It is used heavily during the intermediate processing phase, such as face detection. 

BGR is the blue-green-red colour space. Web developers work with this colour space with a slight difference in the order of colours: RGB. The ordering of BGR is unique to OpenCV. Finally, with HSV, the hue is the colour tone, saturation is the intensity of a colour, and the value is its darkness. This is a colour space that is counter-intuitive and working with this colour space shall deepen our understanding of the subject.

The Fourier Transform

Image processing is a digital task because of the involvement of processors. The processors need to complete the tasks fast, and for high efficiency and throughput, one must have highly efficient algorithms. Processing images in their raw form of multidimensional arrays is not an efficient choice as attaining top processing speeds is a challenge. Thus, the conversion of these digital signals into the frequency domain is of utmost importance.

What are the advantages derived in the frequency domain?

In the frequency domain, we alter the characteristics of the image in a way that enables parallel processing and a lesser number of computations to arrive at the same results. We represent a signal as a sum of intermediate signals, thus enabling parallel processing. The Fourier Transform converts  images in the spatial domain to the frequency domain.

Who discovered the Fourier Transform?

Joseph Fourier was an 18th-century French mathematician. He discovered that we can express waveforms as the sum of simple waveforms of various frequencies. The waveforms we see are the sum of waveforms of different frequencies equal to or smaller than the actual waveform’s frequency. 

How do we use the Fourier Transform in digital image processing?
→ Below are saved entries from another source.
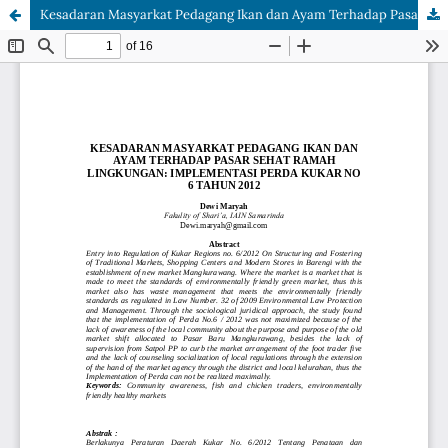
Kesadaran Masyarkat Pedagang Ikan dan Ayam Terhadap Pasar Sehat Ramah Lingkungan: Implementasi Perda Kukar No 6 Tahun 2012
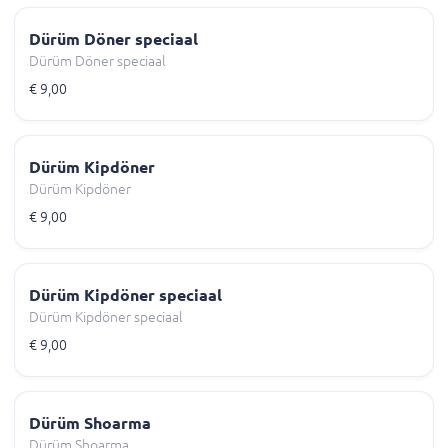
Dürüm Döner speciaal
Dürüm Döner speciaal
€ 9,00
Dürüm Kipdöner
Dürüm Kipdöner
€ 9,00
Dürüm Kipdöner speciaal
Dürüm Kipdöner speciaal
€ 9,00
Dürüm Shoarma
Dürüm Shoarma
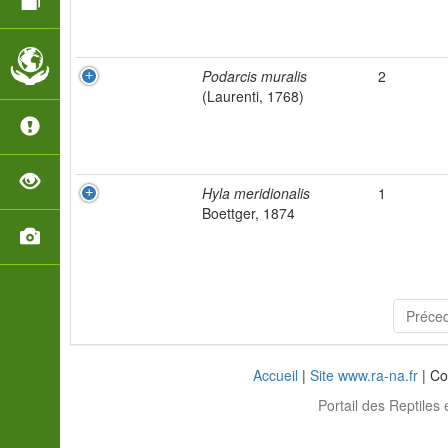
Podarcis muralis
2
(Laurenti, 1768)
Hyla meridionalis
1
Boettger, 1874
Préce
Accueil
|
Site www.ra-na.fr
| Co
Portail des Reptiles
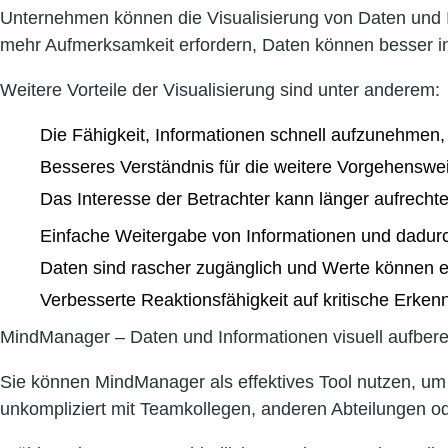
Unternehmen können die Visualisierung von Daten und 
mehr Aufmerksamkeit erfordern, Daten können besser in
Weitere Vorteile der Visualisierung sind unter anderem:
Die Fähigkeit, Informationen schnell aufzunehmen
Besseres Verständnis für die weitere Vorgehenswei
Das Interesse der Betrachter kann länger aufrech
Einfache Weitergabe von Informationen und dadurch
Daten sind rascher zugänglich und Werte können ei
Verbesserte Reaktionsfähigkeit auf kritische Erke
MindManager – Daten und Informationen visuell aufber
Sie können MindManager als effektives Tool nutzen, um
unkompliziert mit Teamkollegen, anderen Abteilungen o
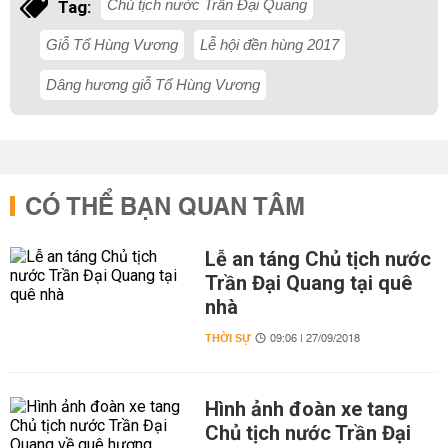
Chủ tịch nước Trần Đại Quang
Tag:
Giỗ Tổ Hùng Vương
Lễ hội đền hùng 2017
Dâng hương giỗ Tổ Hùng Vương
CÓ THỂ BẠN QUAN TÂM
Lễ an táng Chủ tịch nước
Trần Đại Quang tại quê
nhà
THỜI SỰ
09:06 | 27/09/2018
Hình ảnh đoàn xe tang
Chủ tịch nước Trần Đại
This concept is useful in manipulating images because it allows us to find regions in images where an image pixel changes a lot and regions where the change is less. Using these characteristics, we can then term these as the region of interest(ROI), or noise, or the foreground of an image or background. These divisions can help in faster processing and extrapolation of interesting patterns and results.

High-pass filter: 

A high-pass filter (HPF) allows only higher frequencies to pass through and it blocks the lower frequencies. The threshold set for the filter is called the cut-off point. An HPF is a filter that examines a region of an image and increases the intensity of pixels.

How does an HPF work?

It increases the intensity of pixels in a region based on the difference in the values of the intensity in the ROI.
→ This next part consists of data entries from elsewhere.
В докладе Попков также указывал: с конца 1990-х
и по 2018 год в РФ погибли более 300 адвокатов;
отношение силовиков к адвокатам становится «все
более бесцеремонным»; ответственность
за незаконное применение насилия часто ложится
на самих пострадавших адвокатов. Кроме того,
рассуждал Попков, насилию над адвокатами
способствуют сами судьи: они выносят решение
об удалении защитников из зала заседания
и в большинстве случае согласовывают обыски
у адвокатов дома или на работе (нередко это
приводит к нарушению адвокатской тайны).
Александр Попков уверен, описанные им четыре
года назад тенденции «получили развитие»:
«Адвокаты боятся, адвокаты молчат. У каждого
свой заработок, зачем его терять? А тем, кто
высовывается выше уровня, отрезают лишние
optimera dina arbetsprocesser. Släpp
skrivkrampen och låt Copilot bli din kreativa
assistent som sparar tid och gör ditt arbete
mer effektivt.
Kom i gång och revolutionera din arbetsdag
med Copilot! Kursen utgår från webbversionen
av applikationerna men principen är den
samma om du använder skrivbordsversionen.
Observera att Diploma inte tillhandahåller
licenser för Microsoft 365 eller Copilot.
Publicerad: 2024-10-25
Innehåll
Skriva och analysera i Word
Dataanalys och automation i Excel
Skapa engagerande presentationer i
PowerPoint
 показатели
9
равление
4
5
Consider the following kernel:

[[0, -1, 0],
[-1, 4, -1],
[0, -1, 0]]

This kernel, when convoluted with an image, gives a mask that has information about all the high-frequency signals in the image. 
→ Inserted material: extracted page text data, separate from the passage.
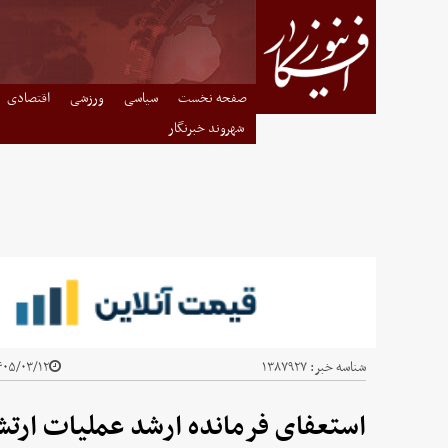
صفحه نخست
سیاسی
ورزشی
اقتصادی
شهروند خبرنگار
شناسه خبر:
۱۳۸۷۹۲۷
۰۵/۰۳/۱۲ - ۲۳:۲۱
استعفای فرمانده ارشد عملیات ارت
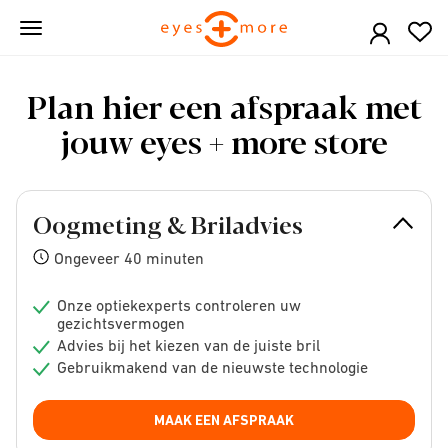
Skip
to
main
content
Plan hier een afspraak met
jouw eyes + more store
Oogmeting & Briladvies
Ongeveer 40 minuten
Onze optiekexperts controleren uw
gezichtsvermogen
Advies bij het kiezen van de juiste bril
Gebruikmakend van de nieuwste technologie
MAAK EEN AFSPRAAK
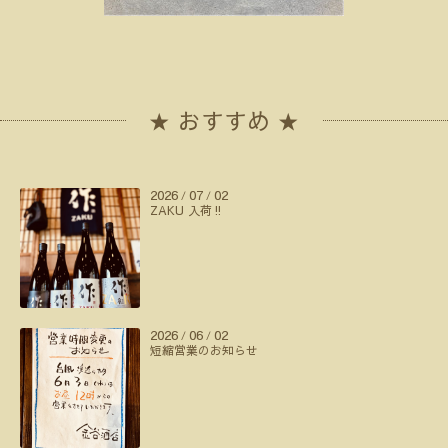
★ おすすめ ★
2026
07
02
/
/
ZAKU 入荷‼️
2026
06
02
/
/
短縮営業のお知らせ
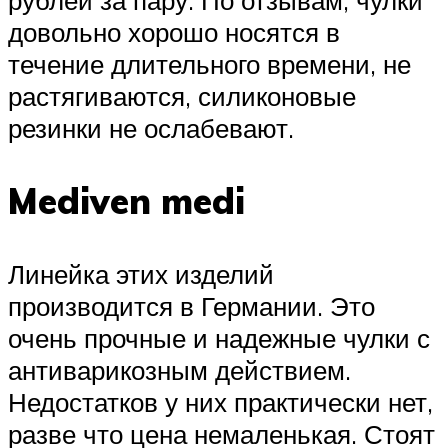
довольно хорошо носятся в
течение длительного времени, не
растягиваются, силиконовые
резинки не ослабевают.
Mediven medi
Линейка этих изделий
производится в Германии. Это
очень прочные и надежные чулки с
антиварикозным действием.
Недостатков у них практически нет,
разве что цена немаленькая. Стоят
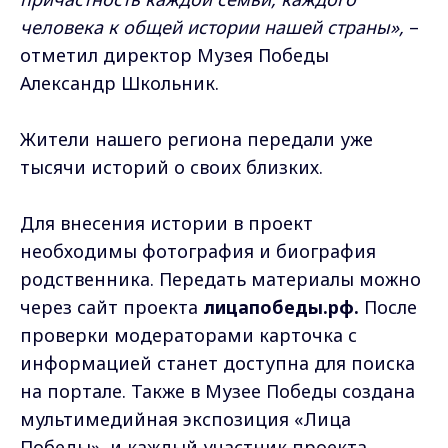
человека к общей истории нашей страны»
,
–
отметил директор Музея Победы
Александр Школьник.
Жители нашего региона передали уже
тысячи историй о своих близких.
Для внесения истории в проект
необходимы фотография и биография
родственника. Передать материалы можно
через сайт проекта
лицапобеды.рф.
После
проверки модераторами карточка с
информацией станет доступна для поиска
на портале. Также в Музее Победы создана
мультимедийная экспозиция «Лица
Победы», и каждый участник проекта,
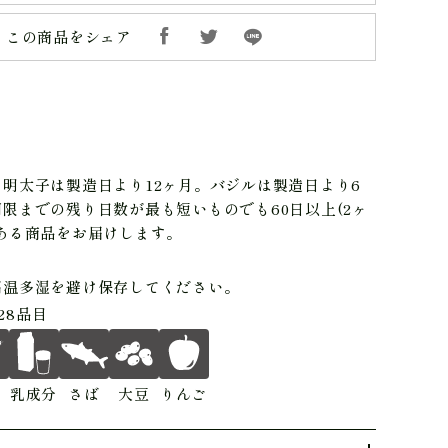
この商品をシェア
明太子は製造日より12ヶ月。バジルは製造日より6
限までの残り日数が最も短いものでも60日以上(2ヶ
ある商品をお届けします。
高温多湿を避け保存してください。
28品目
乳成分
さば
大豆
りんご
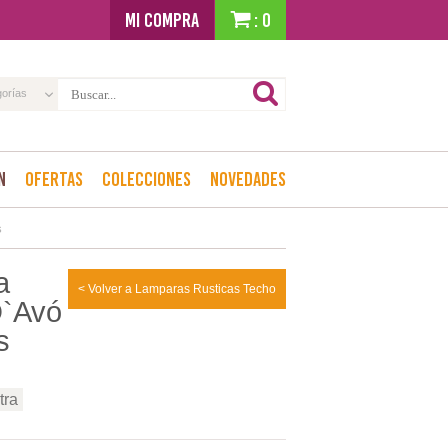
MI COMPRA
: 0
gorías
n
Ofertas
Colecciones
Novedades
s
a
< Volver a Lamparas Rusticas Techo
D`Avó
s
tra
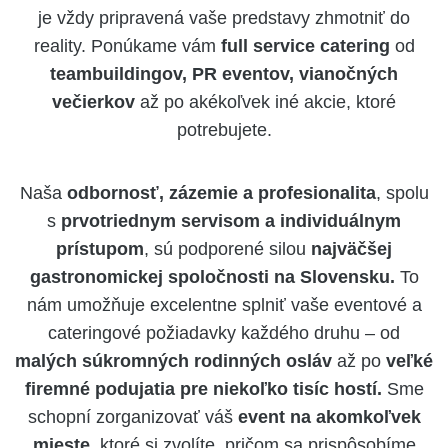
je vždy pripravená vaše predstavy zhmotniť do
reality. Ponúkame vám
full service catering
od
teambuildingov, PR eventov, vianočných
večierkov
až po akékoľvek iné akcie, ktoré
potrebujete.
Naša
odbornosť, zázemie a profesionalita
, spolu
s
prvotriednym servisom a individuálnym
prístupom
, sú podporené silou
najväčšej
gastronomickej spoločnosti na Slovensku.
To
nám umožňuje excelentne splniť vaše eventové a
cateringové požiadavky každého druhu – od
malých súkromných rodinných osláv
až po
veľké
firemné podujatia pre niekoľko tisíc hostí.
Sme
schopní zorganizovať váš
event na akomkoľvek
mieste,
ktoré si zvolíte, pričom sa prispôsobíme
What information do high-frequency signals convey?

High-frequency signals add details to the image, for example, edges. Thus, the addition of this mask to the original image results in highlighting the edges present and enhancement of the image.

What is a kernel?

A kernel is a set of weights when applied to ROI results in a single pixel in the destination image. For example, a kernel size of 7 implies that 49 (7 x 7) source pixels are considered in generating each destination pixel. The intensity of the central pixel is boosted (or not), after finding large variations in the sum of differences of the intensities. If a pixel stands out from the surrounding pixels, it will get boosted. 

Both high pass and low-pass filters use a property called the radius. Radius is the reach of the kernel in the image in one stride. Below is an example for an HPF:

 1.import cv2
    2.import numpy as np
    3.from scipy import ndimage
    4.kernel_3x3 = np.array([[-1, -1, -1],
                [-1, 8, -1],
                [-1, -1, -1]])

The kernel mentioned here is convoluted with the original image to get a mask. 

What is a mask?

The mask has the information that the filter has derived from the image via convolution.

Low-pass filter:

While HPF works with the intensity difference in images, a low-pass filter (LPF) smoothens the pixels by averaging the ROI. The output is a single-pixel value which is the average of the pixels in the kernel. Applications for LPF are blurring and denoising. An example of the same is the Gaussian filter used to blur the images. 

LPF kernel example

1/8*([0 , 1 ,,0],
    [1,4,1],
    [0,1,0])

Edge detection 

Edges are the lowest level of features, and they are also the first piece of information that we as humans infer about through our visual system. Usually, most MOOCs start with the human visual system. It creates a sense of intrigue in anyone who reads about it. Software, too, can reason about edges, poses, and archetypes. 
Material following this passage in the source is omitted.